O uso da observação participante permitiu a apreensão daquilo que não se expressa verbalmente, manifestos pelos comportamentos e maneirismos dos sujeitos (Mónico, Alferes, Parreira & Castro, 2017; Gerhardt, Ramos, Riquinho & Santos, 2009). No que condiz a questão ética, tal estudo foi aprovado pelo Comitê de Ética e Pesquisa com Seres Humanos da Universidade Luterana do Brasil (ULBRA) por meio do Parecer nº 2306757, CAEE nº 76778717.0.0000.5349 de acordo com as recomendações da Resolução 510 (Conselho Nacional de Saúde, 2016). Após a coleta de dados, a entrevista foi transcrita e submetida à Análise de Conteúdo (AC) de Bardin. Tal análise privilegiou o conteúdo em si, relevando o tema em que está sendo trabalhado (Gomes, 2007). Posteriormente, após identificação e decodificação das falas, se realizou o tratamento dos resultados dando sua devida interpretação.
Resultados
Dos participantes da pesquisa:
Foram participantes da pesquisa seis (6) professores e cinco (5) auxiliares de Educação Infantil que atuavam na instituição escolar. Dentre as características que compuseram o grupo de professores, cinco são do sexo feminino e apenas um do sexo masculino. As idades variam de 27-51 anos. Quatro deles possuem Magistério. No que condiz a Educação Superior, uma é formada em Pedagogia (Séries Iniciais), sendo os demais com formação em outras áreas (Letras, História, Matemática e Informática), atuando na Educação Infantil. Todos possuem pós-graduação em nível de especialização. Possuem mais de dois anos de atuação. Quanto à turma em que trabalham: uma atua no Berçário e Maternal; uma atua no Jardim; uma somente no Berçário e; três atuam no Maternal.

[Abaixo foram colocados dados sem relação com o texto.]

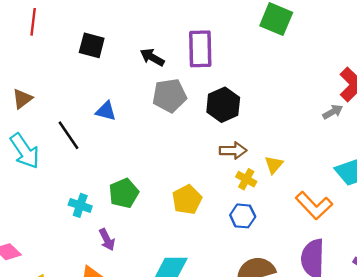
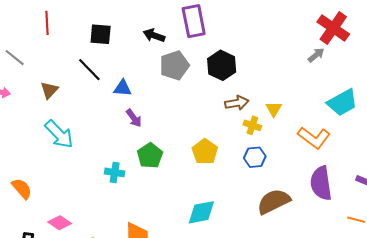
black line: (69, 135) -> (89, 70), moved
purple arrow: (107, 240) -> (134, 118), moved

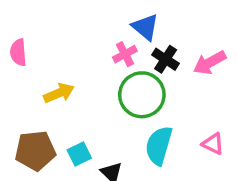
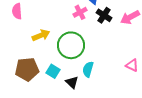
green circle: (142, 95) -> (71, 45), moved
cyan semicircle: (159, 146) -> (88, 69), moved, size x0.7
cyan square: (79, 154) -> (53, 71), turned -32

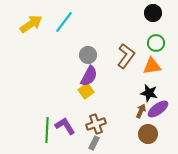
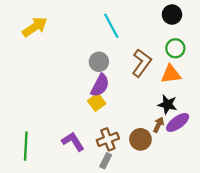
cyan line: (64, 22) -> (111, 26), moved, turned -65
green line: (47, 130) -> (26, 146), moved
brown circle: (148, 134) -> (140, 139), moved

No segundo grupo, composta pelos cinco auxiliares de Educação Infantil, todas são do sexo feminino, com idades que variam entre 24-59 anos. Quatro das participantes possuem mais de dois anos de atuação, sendo que uma não respondeu a informação contida no Questionário Sociodemográfico. Duas possuem Ensino Superior completo, sendo uma habilitada em Pedagogia e a outra não informou qual área do saber se formou. Uma das participantes está cursando Ensino Superior (Pedagogia), uma possui Ensino Médio completo e outra não especificou. Entre as turmas que atuavam: duas no Berçário II; uma no Jardim e Maternal I; uma no Maternal I e; uma no Maternal II.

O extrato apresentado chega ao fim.